The biggest expansion in debt financing has occurred in the corporate sector. Chinese companies’ debt ratios have risen to join some of the most indebted corporate sectors in major countries, according to Li Yang, vice-president of the Chinese Academy of Social Sciences.19 At 107%, the ratio is right up there with those of the US, Canada, France and the Eurozone, though the standardised OECD ratios may not accord to Li Yang’s definition. But he noted the recent BIS warning that corporate debt levels over 90% of GDP make companies increasingly sensitive to changes in income and interest rates, financial fragility and default risk. These things are liable to weigh on SOEs and other companies, as GDP growth slows, profits and cash flows weaken and in the wake of expected financial liberalisation. And, inevitably, tougher times for orrowers mean tougher times for banks. Most people doubt the officially estimated 0.97% is a realistic number, and higher loan losses are inevitable. China is better equipped financially than most to deal with banking sector loan loss or recapitalisation issues. The point, though, is that someone has to pay: the cost is almost bound to fall on the household sector, one way or another, and so where does that leave rebalancing?

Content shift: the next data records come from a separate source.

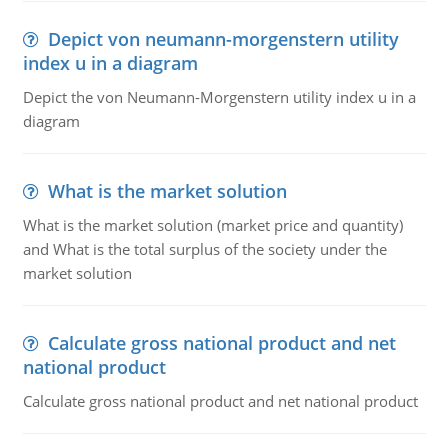
Depict von neumann-morgenstern utility
index u in a diagram
Depict the von Neumann-Morgenstern utility index u in a
diagram
What is the market solution
What is the market solution (market price and quantity)
and What is the total surplus of the society under the
market solution
Calculate gross national product and net
national product
Calculate gross national product and net national product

Finally, Magnus on what happens if instead of the hoped for 8% trendline growth, China can at best muster half of the previous 10% growth rate:Unfortunately, it isn’t really possible for us, or more to the point, China’s government, to know precisely where the country stands in this process, any more than people were able to gauge where the West was in 2006, for example. A Chinese Minsky Moment, to coin another phrase, may not be imminent. In a highly managed economy with dominant state industrial and banking sectors, the state can deploy policies, and sources of finance to minimise cyclical fluctuations (as now), helping to sustain the status quo and lowering perceptions of risk. But this is the equivalent of ‘kicking the can’ at the risk of a harsher and more disruptive adjustment later
Much more in the full paper below, which is a perceptive analysis to be sure, but really one which puts into words what the simple chart at the very top of this article succinctly summarizes without a single word: that the age of credit-driven expansion is over, in the entire developed world, as well as in China, as China too succumbs to the tractor beam of peak consolidated (or is that fungible?) leverage. Because without the ability to create any more debt, and thus money, out of thin air without the threat of an ensuing debt delinquency, discharge and default avalanche, there is no more growth.The incremental changes in economic rebalancing, and gradual deceleration in investment spending, which are implicit in the extrapolations of 7-8% GDP growth, don’t stack up for this scribe. A more significant fall to 5% over the coming decade – to pick a number – need not be the cataclysm that springs to mind, unless you’re a dyed-in-the-wool industrial commodities and commodity currency bull.... A halving of China’s superlative growth rate would still see GDP double by 2027, and continue to converge on the US. And since we can imagine China’s citizens care more about living standards than GDP, a change in the economic model and in its incentive systems need not be threatening, if the process is managed well and in a timely fashion. But there’s an unfortunate truth about changing your development model, which is that when you get to the point of having to do so, sustainable and stable growth and prosperity are about politics, institutions and legitimacy. You have reached the end of extrapolation.